Scientists Closer To Finding What Causes The Birth Of A Fat Cell
COLUMBUS, Ohio – Just what causes the birth of a human fat cell is a mystery, but scientists using mathematics to tackle the question have come up with a few predictions about the proteins that influence this process.
The research is intended to increase understanding of how and why preadipocytes, or pre-fat cells, either lie dormant, copy themselves or turn into fat. But the findings eventually could lead to a way to freeze these early cells in their current state before they can ever become the basis of fat tissue, according to Ohio State University researchers.
Every human body needs fat to store and produce energy, but in excess, the tissue made up of fat cells begins to secrete molecules that send out complicated signals. This process can lead to inflammation and, in turn, to insulin resistance or diabetes, and contributes to the development of other diseases.
"Obesity is certainly related to the types and amounts of foods people consume. But how the body responds to this can differ from one person to another, and could be related to some abnormalities in these protein interactions. The amount consumed may not be the only reason behind obesity."
The scientists focused on three proteins that are known to have an impact on the fate of preadipocytes – one protein that influences inflammation; another that drives the creation of fat cells; and a third that is involved in the proliferation, or copying, of almost all cells in the body.
A series of differential equations determined how the complex interactions among these three proteins would likely affect what happens to pre-fat cells, including conditions most associated with quiescence, or keeping those preadipocytes from turning into fat.

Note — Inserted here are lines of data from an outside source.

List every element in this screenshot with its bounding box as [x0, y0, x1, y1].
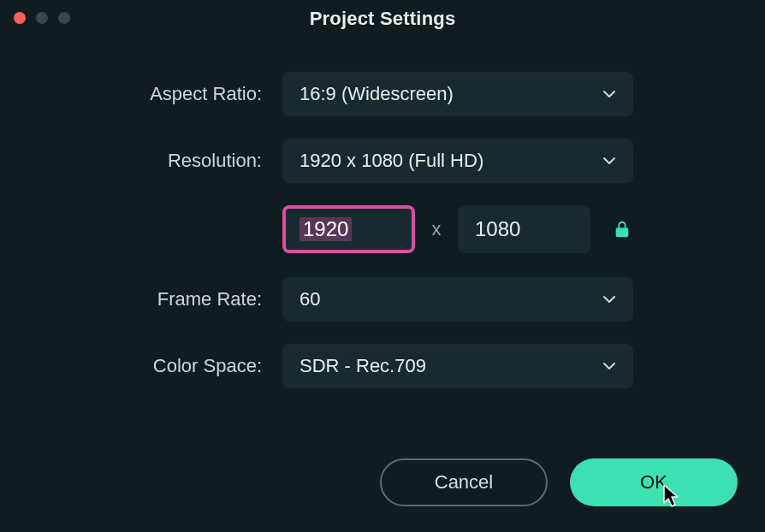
lock-icon[interactable] [613, 220, 632, 239]
aspect-ratio-row: Aspect Ratio: 16:9 (Widescreen) [34, 72, 731, 116]
frame-rate-select[interactable]: 60 [282, 277, 633, 322]
resolution-width-input[interactable]: 1920 [282, 205, 415, 253]
resolution-row: Resolution: 1920 x 1080 (Full HD) [34, 139, 731, 183]
resolution-value: 1920 x 1080 (Full HD) [299, 150, 483, 172]
frame-rate-value: 60 [299, 288, 320, 310]
resolution-height-input[interactable]: 1080 [458, 205, 590, 253]
close-window-button[interactable] [14, 12, 26, 24]
project-settings-dialog: Project Settings Aspect Ratio: 16:9 (Wid… [0, 0, 765, 532]
resolution-separator: x [430, 218, 442, 240]
chevron-down-icon [602, 359, 616, 373]
dialog-title: Project Settings [0, 8, 765, 30]
chevron-down-icon [602, 87, 616, 101]
cancel-button[interactable]: Cancel [380, 458, 548, 506]
color-space-label: Color Space: [34, 355, 282, 377]
window-controls [14, 12, 70, 24]
ok-button[interactable]: OK [570, 458, 738, 506]
resolution-height-value: 1080 [475, 217, 520, 241]
frame-rate-label: Frame Rate: [34, 288, 282, 310]
chevron-down-icon [602, 293, 616, 306]
dialog-content: Aspect Ratio: 16:9 (Widescreen) Resoluti… [0, 38, 765, 388]
minimize-window-button[interactable] [36, 12, 48, 24]
cancel-button-label: Cancel [435, 471, 493, 494]
titlebar: Project Settings [0, 0, 765, 38]
resolution-label: Resolution: [34, 150, 282, 172]
aspect-ratio-label: Aspect Ratio: [34, 83, 282, 105]
dialog-footer: Cancel OK [380, 458, 738, 506]
zoom-window-button[interactable] [58, 12, 70, 24]
frame-rate-row: Frame Rate: 60 [34, 277, 731, 322]
color-space-select[interactable]: SDR - Rec.709 [282, 344, 633, 388]
resolution-inputs: 1920 x 1080 [282, 205, 731, 253]
aspect-ratio-value: 16:9 (Widescreen) [299, 83, 454, 105]
color-space-row: Color Space: SDR - Rec.709 [34, 344, 731, 388]
resolution-width-value: 1920 [299, 217, 352, 241]
color-space-value: SDR - Rec.709 [299, 355, 426, 377]
aspect-ratio-select[interactable]: 16:9 (Widescreen) [282, 72, 633, 116]
resolution-select[interactable]: 1920 x 1080 (Full HD) [282, 139, 633, 183]
chevron-down-icon [602, 154, 616, 168]
ok-button-label: OK [640, 471, 667, 494]
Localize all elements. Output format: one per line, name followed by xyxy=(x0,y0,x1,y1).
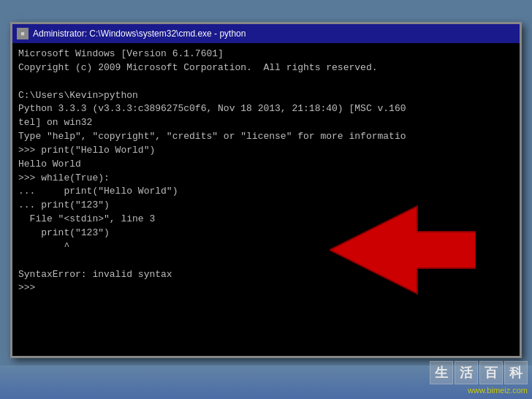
zh-char-1: 生 xyxy=(430,361,453,384)
title-bar-icon: ■ xyxy=(17,28,28,39)
watermark-url: www.bimeiz.com xyxy=(468,386,528,395)
cmd-output: Microsoft Windows [Version 6.1.7601] Cop… xyxy=(18,48,514,295)
zh-char-4: 科 xyxy=(504,361,528,384)
cmd-window-outer: ■ Administrator: C:\Windows\system32\cmd… xyxy=(10,22,522,358)
zh-char-2: 活 xyxy=(455,361,478,384)
zh-chars: 生 活 百 科 xyxy=(430,361,528,384)
title-bar-text: Administrator: C:\Windows\system32\cmd.e… xyxy=(33,28,246,39)
title-bar: ■ Administrator: C:\Windows\system32\cmd… xyxy=(12,24,520,43)
cmd-content-area: Microsoft Windows [Version 6.1.7601] Cop… xyxy=(12,43,520,356)
zh-char-3: 百 xyxy=(479,361,503,384)
watermark-area: 生 活 百 科 www.bimeiz.com xyxy=(430,361,528,395)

A better appreciation of this process could help researchers more fully understand the causes of disorders associated with excess fat, including obesity and insulin resistance.
“A potential benefit of figuring out this process is to see how we could manipulate certain parameters to arrest cells in this quiescent region, and that could have an effect on obesity,” said Huseyin Coskun, a visiting assistant professor in the Department of Mathematics at Ohio State and lead author of the study.
“Obesity is certainly related to the types and amounts of foods people consume. But how the body responds to this can differ from one person to another, and could be related to some abnormalities in these protein interactions. The amount consumed may not be the only reason behind obesity. With this study, we started to understand how protein levels and complex molecular interactions in the body may influence the development of fat cells.”
The research is published in a recent issue of the Journal of Theoretical Biology.
Coskun, a mathematician, began this project by reading hundreds of journal articles about the biology behind the transition of preadipocytes into adipocytes, or fat cells. He identified 16 proteins that appeared to be the most active in the process.
He and the research group, a team of math and biology experts, narrowed that number to three high-impact proteins as a starting point. Coskun then designed differential equations based on the biological model that would show how the pre-fat cells behaved under a variety of conditions, depending on the proteins’ activity.
The three proteins are NF-kB, PPAR-gamma and cyclin D. NF-kB initiates inflammation in tissue. PPAR-gamma must be present for adipogenesis, or the creation of fat cells, to occur. And cyclin D is responsible for cell proliferation, or copying and growth, in almost all cells, including pre-fat cells and fat cells.
“The three target proteins of this initial model are the most commonly studied, but their mutual relationships in relation to the creation of fat cells are still not well-known, so we are putting their roles together to see how they contribute to fat cell determination for the first time, as far as we know, in the literature,” Coskun said.
The mathematical equations in which these three protein levels were manipulated resulted in a model that helped define the conditions under which pre-fat cells would remain dormant, start copying themselves or turn into fat cells. Two-parameter bifurcation curves are used for interpretation of model outcomes, which itself is a novel approach in terms of mathematical terminology.
The main parameters driving this model were two substances that affect the target proteins: a protein called IkB, which inhibits the inflammatory NF-kB protein, and the concentration of a chemical stimulant, called a mitogen, that stimulates production of cyclin D.
According to the model, if the level of IkB is high and the level of the cyclin D stimulant is low, the pre-fat cells remain dormant. The model then shows what is called a “curve of uncertainty,” which predicts the circumstances that are required for preadipocytes to either remain dormant or proliferate in their current state. The region of uncertainty then determines the conditions for coexistence of a pair of these three states: differentiation and quiescence, or proliferation and differentiation.
The researchers also conducted preliminary experiments to test the model’s outcomes by exposing mouse cells to TNF-alpha, a mitogen that stimulates cyclin D. They found that the concentrations of the proteins in those cells generally behaved as the model suggested they would. In addition, previous research reports of similar experiments also support the model’s outcomes, Coskun said.
He noted that more experiments are needed to further test the model, which also could be expanded to add more proteins to the equations.
Co-authors on the study, all from Ohio State, included Taryn Summerfield of the Department of Obstetrics and Gynecology, Douglas Kniss of the departments of Obstetrics and Gynecology and Biomedical Engineering; and Avner Friedman of the Mathematical Biosciences Institute and the Department of Mathematics.